Recheio-o de medo e vamos ao cinema – Preenchemos todo o quarteirão Coppedé, esperamos que o sol se ponha, olhamos as máscaras gregas de pedra, a coluna clássica de cada varanda, vemos sem ver a gente lá dentro, descalça a ouvir o seu Tango, - às vezes atira-se de uma varanda e dá-me a mão pequena dizendo – Tu não passas mensagem nenhuma, és só queda e confusão – O Vento tira fotografias às máscaras e a nós todos, revela-nos, no musgo, nas paredes no riso, no fundo de todos os poços, no espelho – Este querer estar sempre em ti, ser já só fronteira, o avatar a comer com a boca cheia de espuma de morango, diz esta e aquela sentença, ouço-o com atenção – Pergunta-me sobre a necessidade de registar?
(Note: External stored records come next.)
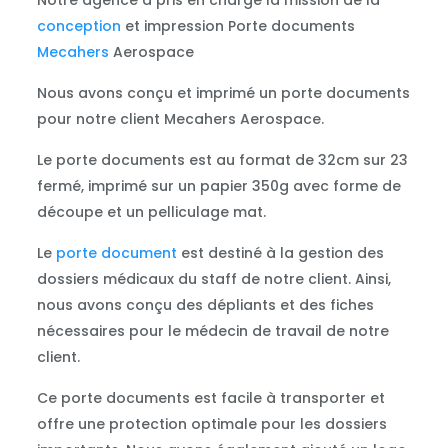
Notre agence a pris en charge la mission de la
conception
et impression Porte documents
Mecahers
Aerospace
Nous avons conçu et imprimé un porte documents
pour notre client Mecahers Aerospace.
Le porte documents est au format de 32cm sur 23
fermé, imprimé sur un papier 350g avec forme de
découpe et un pelliculage mat.
Le
porte document
est destiné à la gestion des
dossiers médicaux du staff de notre client. Ainsi,
nous avons conçu des dépliants et des fiches
nécessaires pour le médecin de travail de notre
client.
Ce porte documents est facile à transporter et
offre une protection optimale pour les dossiers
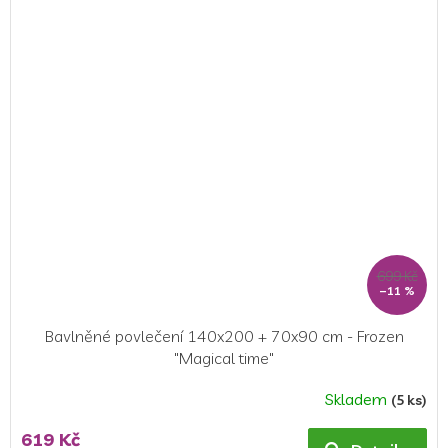
699 Kč
–11 %
Bavlněné povlečení 140x200 + 70x90 cm - Frozen
"Magical time"
Skladem
(5 ks)
Průměrné
hodnocení
619 Kč
produktu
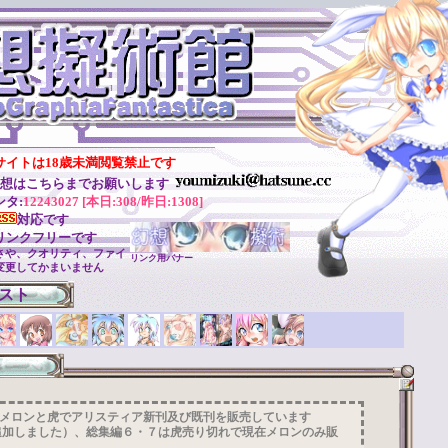
サイトは18歳未満閲覧禁止です
ご感想はこちらまでお願いします
ンタ:
12243027 [本日:308/昨日:1308]
対応です
リンクフリーです
さや、クオリティ、ファイ
リンク用バナー
変更してかまいません
スト
09/23 メロンと虎でアリスティア新刊及び既刊を販売しています
追加しました）、総集編６・７は虎売り切れで現在メロンのみ販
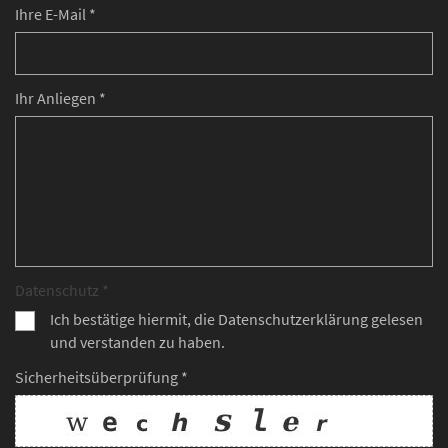
Ihre E-Mail *
Ihr Anliegen *
Datenschutz *
Ich bestätige hiermit, die Datenschutzerklärung gelesen
und verstanden zu haben.
Sicherheitsüberprüfung *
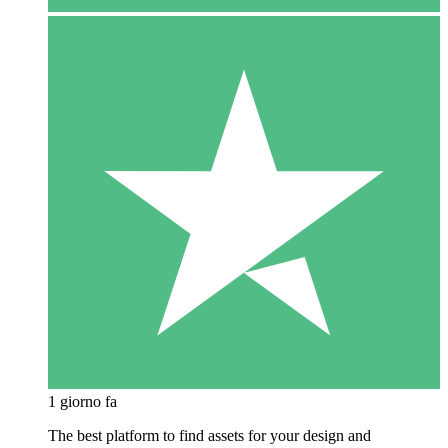
1 giorno fa
The best platform to find assets for your design and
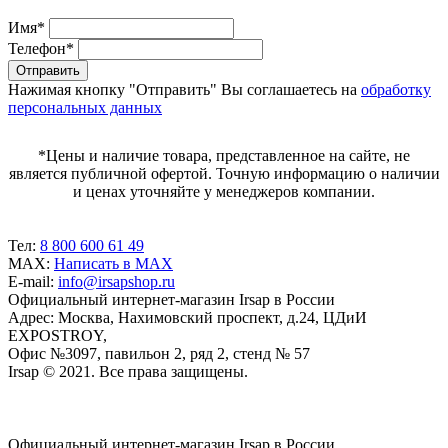
Имя
*
Телефон
*
Нажимая кнопку "Отправить" Вы соглашаетесь на
обработку
персональных данных
*Цены и наличие товара, представленное на сайте, не
является публичной офертой. Точную информацию о наличии
и ценах уточняйте у менеджеров компании.
Тел:
8 800 600 61 49
MAX:
Написать в MAX
E-mail:
info@irsapshop.ru
Официальный интернет-магазин Irsap в России
Адрес: Москва, Нахимовский проспект, д.24, ЦДиИ
EXPOSTROY,
Офис №3097, павильон 2, ряд 2, стенд № 57
Irsap © 2021. Все права защищены.
Официальный интернет-магазин Irsap в России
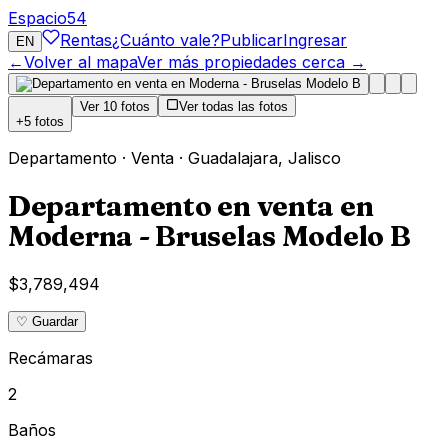
Espacio
54
Rentas
¿Cuánto vale?
Publicar
Ingresar
EN
←
Volver al mapa
Ver más propiedades cerca →
Ver
10
fotos
Ver todas las fotos
+
5
fotos
Departamento
·
Venta
·
Guadalajara
,
Jalisco
Departamento en venta en
Moderna - Bruselas Modelo B
$3,789,494
♡ Guardar
Recámaras
2
Baños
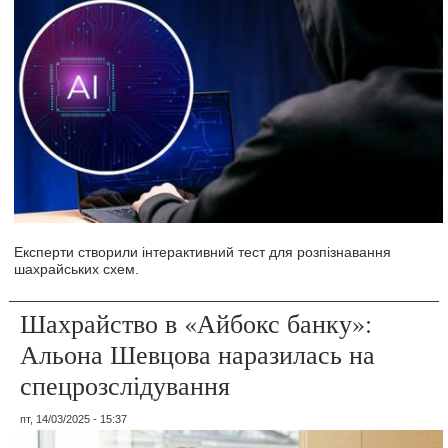
Експерти створили інтерактивний тест для розпізнавання
шахрайських схем.
Шахрайство в «Айбокс банку»:
Альона Шевцова наразилась на
спецрозслідування
пт, 14/03/2025 - 15:37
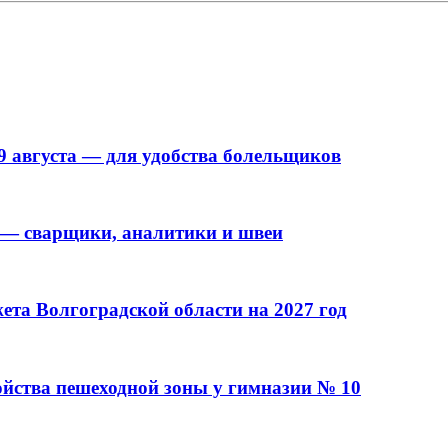
9 августа — для удобства болельщиков
 — сварщики, аналитики и швеи
та Волгоградской области на 2027 год
ойства пешеходной зоны у гимназии № 10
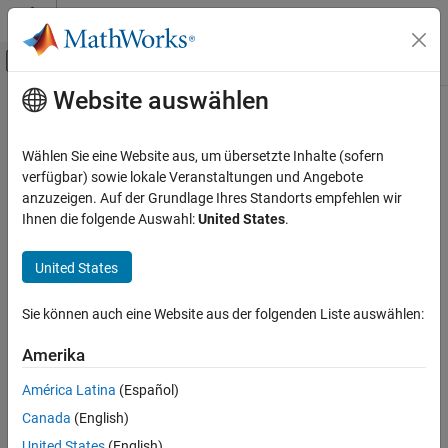
Weiter zum Inhalt
MATLAB Hilfe-Center
Umschaltung für Off-Canvas-Navigation
Website auswählen
Hauptinhalt
Startseite der Dokumentation
getAllFieldMetaData
Computational Finance
Wählen Sie eine Website aus, um übersetzte Inhalte (sofern
Obtain
Bloomberg
EMSX field information
verfügbar) sowie lokale Veranstaltungen und Angebote
Datafeed Toolbox
anzuzeigen. Auf der Grundlage Ihres Standorts empfehlen wir
Financial Data
collapse all in page
Ihnen die folgende Auswahl:
United States
.
Bloomberg EMSX C++ Interface
Syntax
United States
getAllFieldMetaData
r = getAllFieldMetaData(c)
Description
ON THIS PAGE
Sie können auch eine Website aus der folgenden Liste auswählen:
Syntax
®
returns the Bloomberg
EMSX field
= getAllFieldMetaData(
)
r
c
Description
Amerika
information using the Bloomberg EMSX connection
with the
c
Examples
Bloomberg EMSX C++ interface.
América Latina
(Español)
Input Arguments
Canada
(English)
example
Output Arguments
Version History
United States
(English)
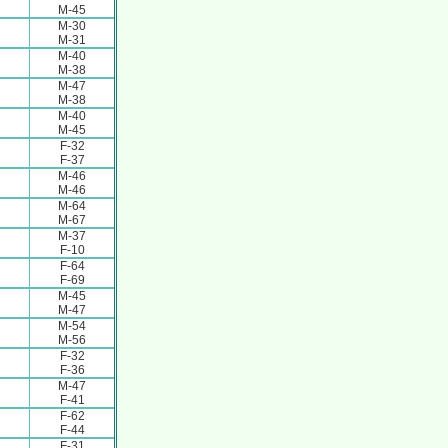
M-45
M-30
M-31
M-40
M-38
M-47
M-38
M-40
M-45
F-32
F-37
M-46
M-46
M-64
M-67
M-37
F-10
F-64
F-69
M-45
M-47
M-54
M-56
F-32
F-36
M-47
F-41
F-62
F-44
F-31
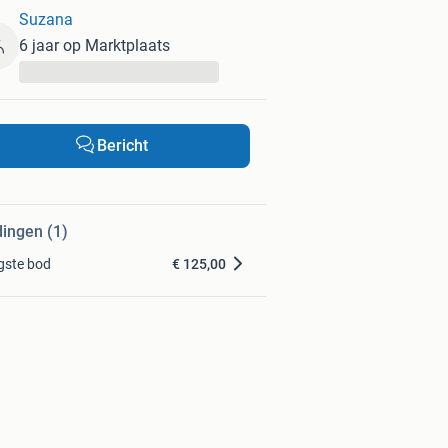
Suzana
6 jaar op Marktplaats
...
Bericht
dingen (1)
gste bod
€ 125,00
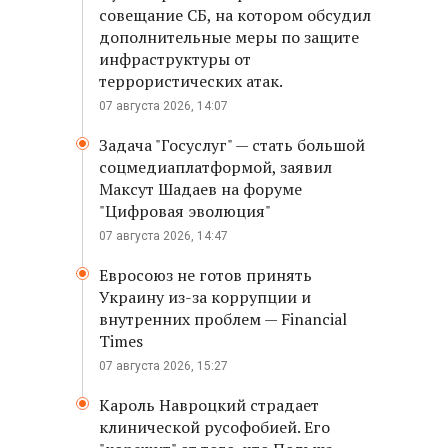
совещание СБ, на котором обсудил
дополнительные меры по защите
инфраструктуры от
террористических атак.
07 августа 2026, 14:07
Задача "Госуслуг" — стать большой
соцмедиаплатформой, заявил
Максут Шадаев на форуме
"Цифровая эволюция"
07 августа 2026, 14:47
Евросоюз не готов принять
Украину из-за коррупции и
внутренних проблем — Financial
Times
07 августа 2026, 15:27
Кароль Навроцкий страдает
клинической русофобией. Его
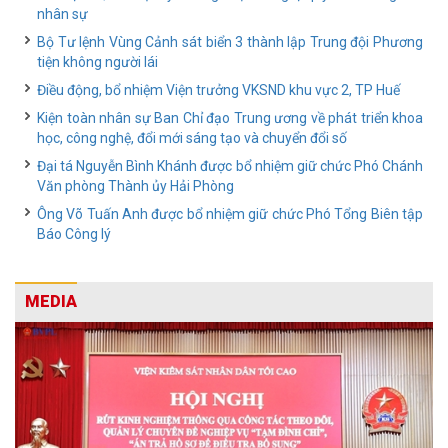
nhân sự
Bộ Tư lệnh Vùng Cảnh sát biển 3 thành lập Trung đội Phương
tiện không người lái
Điều động, bổ nhiệm Viện trưởng VKSND khu vực 2, TP Huế
Kiện toàn nhân sự Ban Chỉ đạo Trung ương về phát triển khoa
học, công nghệ, đổi mới sáng tạo và chuyển đổi số
Đại tá Nguyễn Bình Khánh được bổ nhiệm giữ chức Phó Chánh
Văn phòng Thành ủy Hải Phòng
Ông Võ Tuấn Anh được bổ nhiệm giữ chức Phó Tổng Biên tập
Báo Công lý
MEDIA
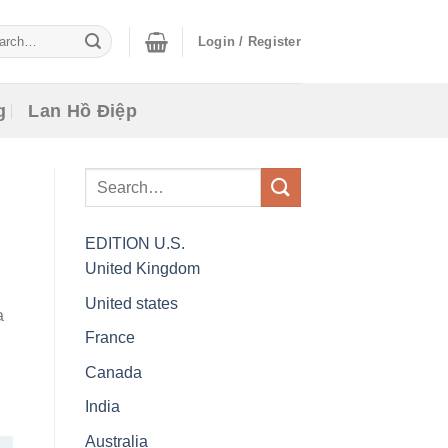
ch
Login / Register
g
Lan Hồ Điệp
EDITION
U.S.
United Kingdom
United states
a
France
Canada
India
Australia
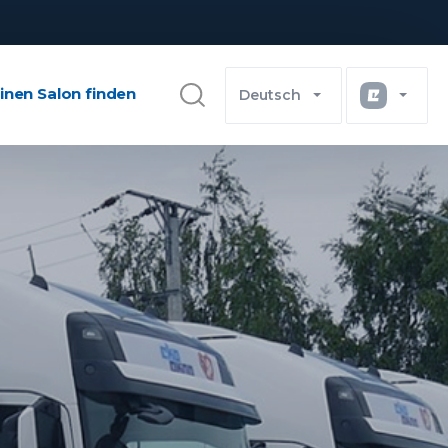
inen Salon finden
Deutsch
Diz depois parecendo um triângulo – Toda a memória provém do sol –

Guarda muita coisa ao mesmo tempo e é só riso a espalhar,
escreve a negrito as sentenças de maior relevo,

Umas vezes não pergunta e é só dança outras é
fronteira e meta-susto que se alimenta,
recheia-se a si próprio de vento
Estamos na fila, na tela e no acento.